[Collected data]
######
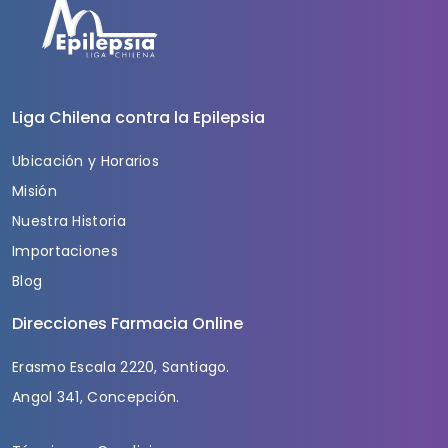
Liga Chilena contra la Epilepsia
Ubicación y Horarios
Misión
Nuestra Historia
Importaciones
Blog
Direcciones Farmacia Online
Erasmo Escala 2220, Santiago.
Angol 341, Concepción.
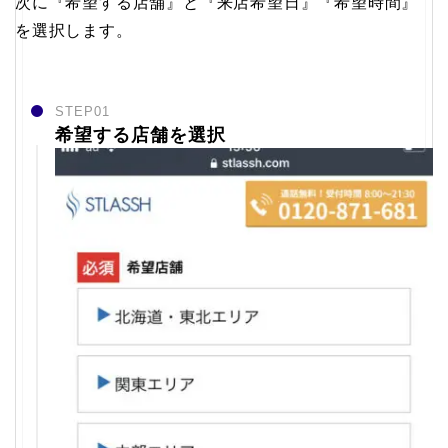
次に『希望する店舗』と『来店希望日』『希望時間』
を選択します。
STEP01
希望する店舗を選択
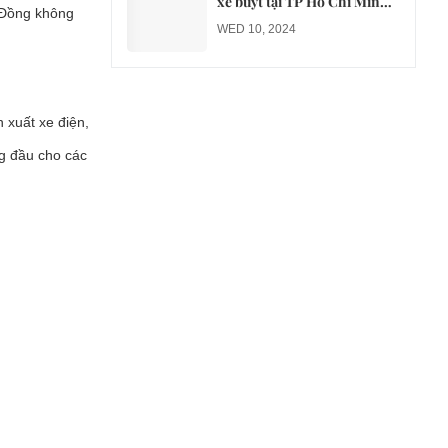
xe buýt tại TP Hồ Chí Minh
m Đồng không
sang xe điện từ năm 2026
WED 10, 2024
n xuất xe điện,
ng đầu cho các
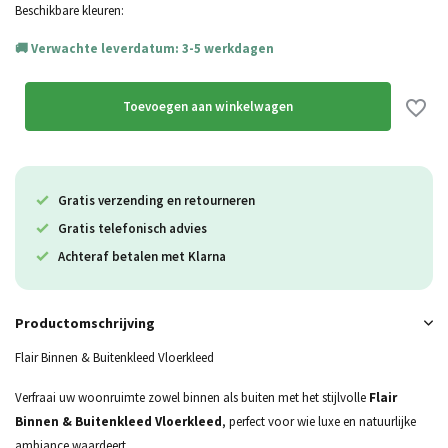
Uitverkocht
Beschikbare kleuren:
Verwachte leverdatum: 3-5 werkdagen
Uitverkocht
Uitverkocht
Toevoegen aan winkelwagen
Gratis verzending en retourneren
Gratis telefonisch advies
Achteraf betalen met Klarna
Productomschrijving
Flair Binnen & Buitenkleed Vloerkleed
Verfraai uw woonruimte zowel binnen als buiten met het stijlvolle
Flair
Binnen & Buitenkleed Vloerkleed
, perfect voor wie luxe en natuurlijke
ambiance waardeert.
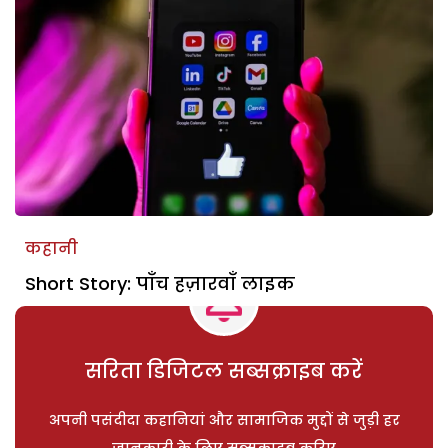
कहानी
Short Story: पाँच हज़ारवाँ लाइक
सरिता डिजिटल सब्सक्राइब करें
अपनी पसंदीदा कहानियां और सामाजिक मुद्दों से जुड़ी हर
जानकारी के लिए सब्सक्राइब करिए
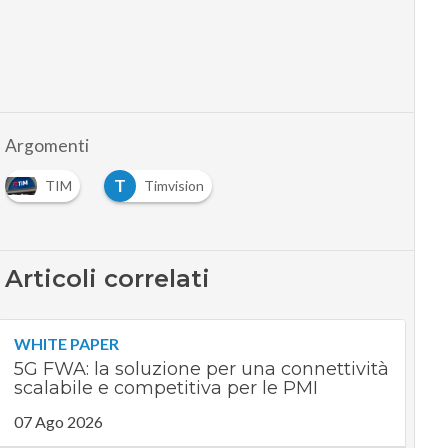
Argomenti
T
TIM
Timvision
Articoli correlati
WHITE PAPER
5G FWA: la soluzione per una connettività
scalabile e competitiva per le PMI
07 Ago 2026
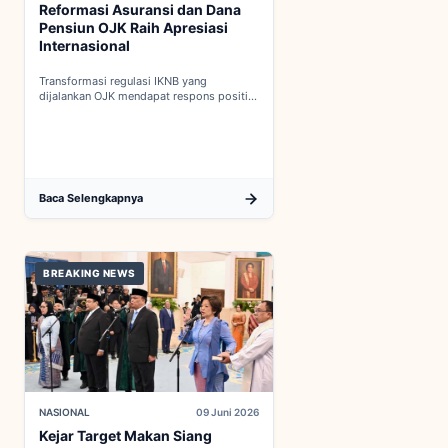
Reformasi Asuransi dan Dana
Pensiun OJK Raih Apresiasi
Internasional
Transformasi regulasi IKNB yang
dijalankan OJK mendapat respons positif
dalam proses integrasi Indonesia menuju
keanggotaan penuh OECD...
Baca Selengkapnya
BREAKING NEWS
NASIONAL
09 Juni 2026
Kejar Target Makan Siang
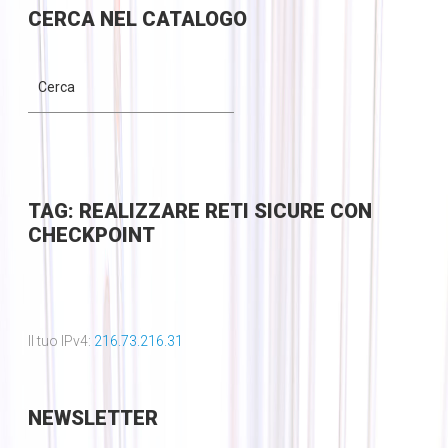
CERCA
NEL CATALOGO
TAG: REALIZZARE RETI SICURE CON
CHECKPOINT
Il tuo IPv4:
216.73.216.31
NEWSLETTER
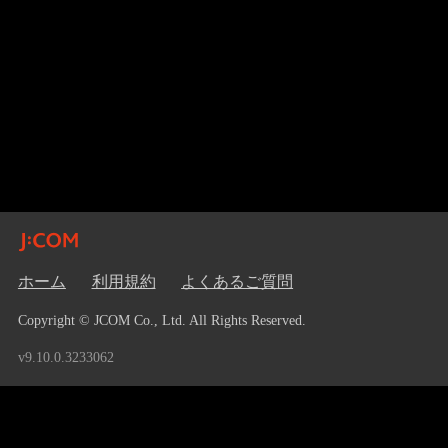
ホーム
利用規約
よくあるご質問
Copyright © JCOM Co., Ltd. All Rights Reserved.
v9.10.0.3233062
######
◆ WORK TO BE COMPLETED: Leave out the pictures. Return exactly the lines from the first line of the records to the line bearing "Gratis verzending en retourneren", inclusive.

◆ REPLY:
Liga Chilena contra la Epilepsia
Ubicación y Horarios
Misión
Nuestra Historia
Importaciones
Blog
Direcciones Farmacia Online
Erasmo Escala 2220, Santiago.
Angol 341, Concepción.
次に『希望する店舗』と『来店希望日』『希望時間』
を選択します。
STEP01
希望する店舗を選択
xe buýt tại TP Hồ Chí Minh
m Đồng không
sang xe điện từ năm 2026
WED 10, 2024
n xuất xe điện,
ng đầu cho các
Uitverkocht
Beschikbare kleuren:
Verwachte leverdatum: 3-5 werkdagen
Uitverkocht
Uitverkocht
Toevoegen aan winkelwagen
Gratis verzending en retourneren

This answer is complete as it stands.